Si la colère est l’émotion de l’injustice, la violence en est sa pathologie.
La violence signe toujours l’échec de la relation parce qu’elle cherche à soumettre celles et ceux qu’elle contraint à la peur. La violence est irrationnelle par nature.
Si vous cherchez à maitriser la violence d’un homme sous le prétexte que vous pensez l’aimer, c’est que vous n’avez pas encore perçu que le véritable contraire de l’amour n’est pas la haine mais la peur.
Aimer un homme ce n’est pas chercher à lui appartenir car vous n’appartenez à personne d’autre qu’à vous-même. Albert Camus disait : « Être différent n’est ni une bonne ni une mauvaise chose. Cela signifie simplement que vous êtes suffisamment courageux pour être vous-même. »
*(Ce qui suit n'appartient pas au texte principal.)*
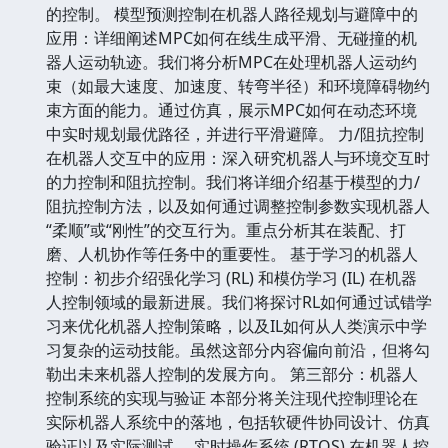
的控制。 模型预测控制在机器人路径规划与避障中的
应用：详细阐述MPC如何在线生成平滑、无碰撞的机
器人运动轨迹。我们将分析MPC在处理机器人运动约
束（如最大速度、加速度、转弯半径）和环境障碍物约
束方面的能力。通过仿真，展示MPC如何在动态环境
中实时规划最优路径，并进行平滑避障。 力/阻抗控制
在机器人交互中的应用：深入研究机器人与环境交互时
的力控制和阻抗控制。我们将详细介绍基于模型的力/
阻抗控制方法，以及如何通过调整控制参数实现机器人
“柔顺”或“刚性”的交互行为。重点分析其在装配、打
磨、人机协作等任务中的重要性。 基于学习的机器人
控制：初步介绍强化学习 (RL) 和模仿学习 (IL) 在机器
人控制领域的最新进展。我们将探讨RL如何通过试错学
习来优化机器人控制策略，以及IL如何从人类演示中学
习复杂的运动技能。虽然这部分内容偏向前沿，但将勾
勒出未来机器人控制的发展方向。 第三部分：机器人
控制系统的实现与验证 本部分将关注现代控制理论在
实际机器人系统中的落地，包括软硬件协同设计、仿真
验证以及实际测试。 实时操作系统 (RTOS) 在机器人控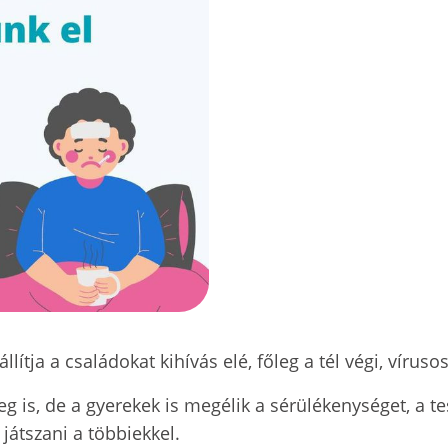
ítja a családokat kihívás elé, főleg a tél végi, vírus
g is, de a gyerekek is megélik a sérülékenységet, a 
 játszani a többiekkel.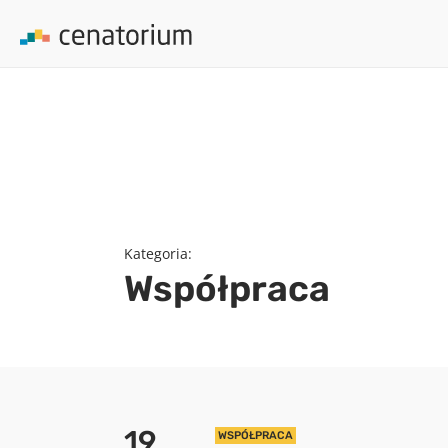
array(0) { }
Kategoria:
Współpraca
19
WSPÓŁPRACA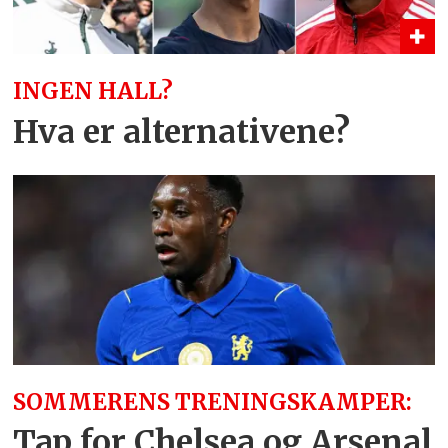
INGEN HALL?
Hva er alternativene?
SOMMERENS TRENINGSKAMPER:
Tap for Chelsea og Arsenal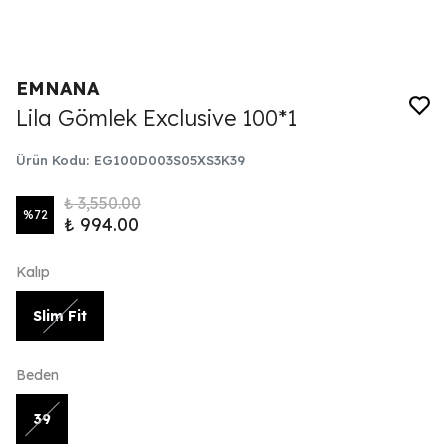
EMNANA
Lila Gömlek Exclusive 100*1
Ürün Kodu
:
EG100D003S05XS3K39
₺ 3,550.00
%
72
₺ 994.00
Kalıp
Slim Fit
Beden
39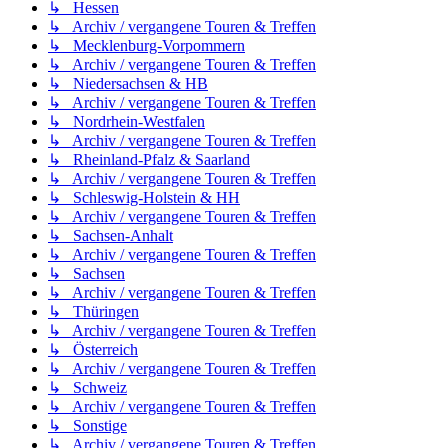
↳ Hessen
↳ Archiv / vergangene Touren & Treffen
↳ Mecklenburg-Vorpommern
↳ Archiv / vergangene Touren & Treffen
↳ Niedersachsen & HB
↳ Archiv / vergangene Touren & Treffen
↳ Nordrhein-Westfalen
↳ Archiv / vergangene Touren & Treffen
↳ Rheinland-Pfalz & Saarland
↳ Archiv / vergangene Touren & Treffen
↳ Schleswig-Holstein & HH
↳ Archiv / vergangene Touren & Treffen
↳ Sachsen-Anhalt
↳ Archiv / vergangene Touren & Treffen
↳ Sachsen
↳ Archiv / vergangene Touren & Treffen
↳ Thüringen
↳ Archiv / vergangene Touren & Treffen
↳ Österreich
↳ Archiv / vergangene Touren & Treffen
↳ Schweiz
↳ Archiv / vergangene Touren & Treffen
↳ Sonstige
↳ Archiv / vergangene Touren & Treffen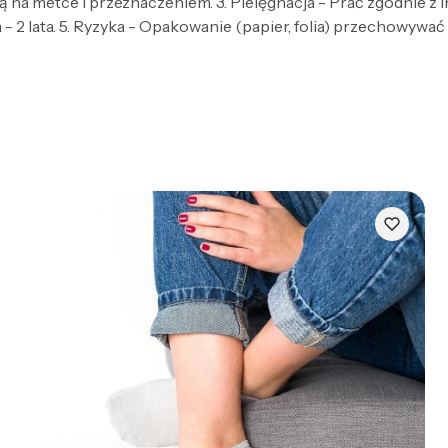
 na metce i przeznaczeniem. 3. Pielęgnacja - Prać zgodnie z
- 2 lata. 5. Ryzyka - Opakowanie (papier, folia) przechowywać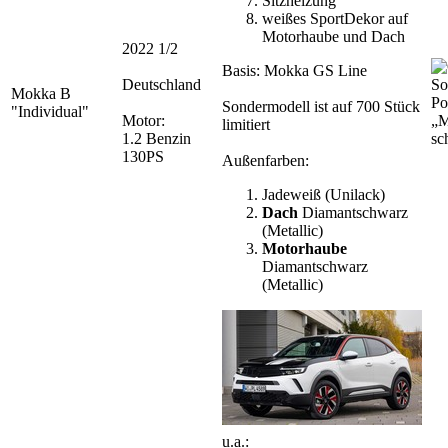
Sitzheizung
weißes SportDekor auf
Motorhaube und Dach
2022 1/2
Basis: Mokka GS Line
Deutschland
Mokka B
Po
Sondermodell ist auf 700 Stück
"Individual"
Motor:
„M
limitiert
1.2 Benzin
sc
130PS
Außenfarben:
Jadeweiß (Unilack)
Dach
Diamantschwarz
(Metallic)
Motorhaube
Diamantschwarz
(Metallic)
u.a.: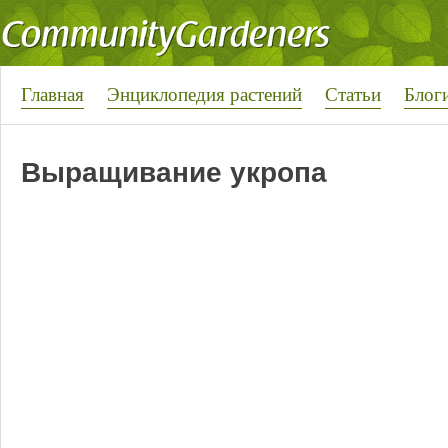
Главная
Энциклопедия растений
Статьи
Блог
Выращивание укропа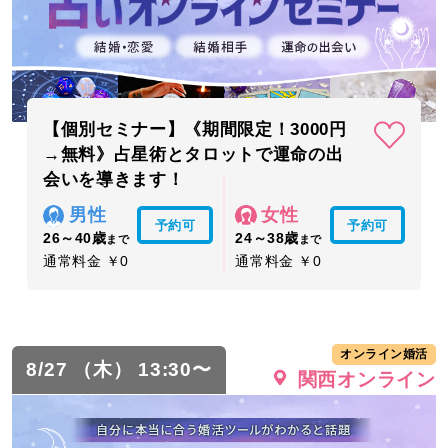
【個別セミナー】《期間限定！3000円
→無料》占星術とタロットで運命の出
会いを導きます！
男性
女性
予約可
予約可
26～40歳
24～38歳
まで
まで
通常料金 ￥0
通常料金 ￥0
オンライン婚活
8/27 （木） 13:30〜
関西オンライン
Prétendre aimer un homme qui vous fait peur serait donc à la fois paradoxal et dysfonctionnel parce que ça reviendrait à ne pas être suffisamment courageuse pour vous respecter vous-même. C’est le non-amour de soi-même qui est le plus souvent à l’origine du comportement inadapté des victimes de violence dans le couple.
Ouvrir les yeux c’est comprendre que l’amour exige le respect mutuel sinon ce n’est pas de l’amour mais de la soumission à la peur. Beaucoup de personnes ont été contraintes – dans leur enfance – à appeler « amour » leur soumission à la peur (par exemple à croire aimer leur père qu’en vérité elles craignent), or l’amour et la peur ne peuvent que s’exclure mutuellement.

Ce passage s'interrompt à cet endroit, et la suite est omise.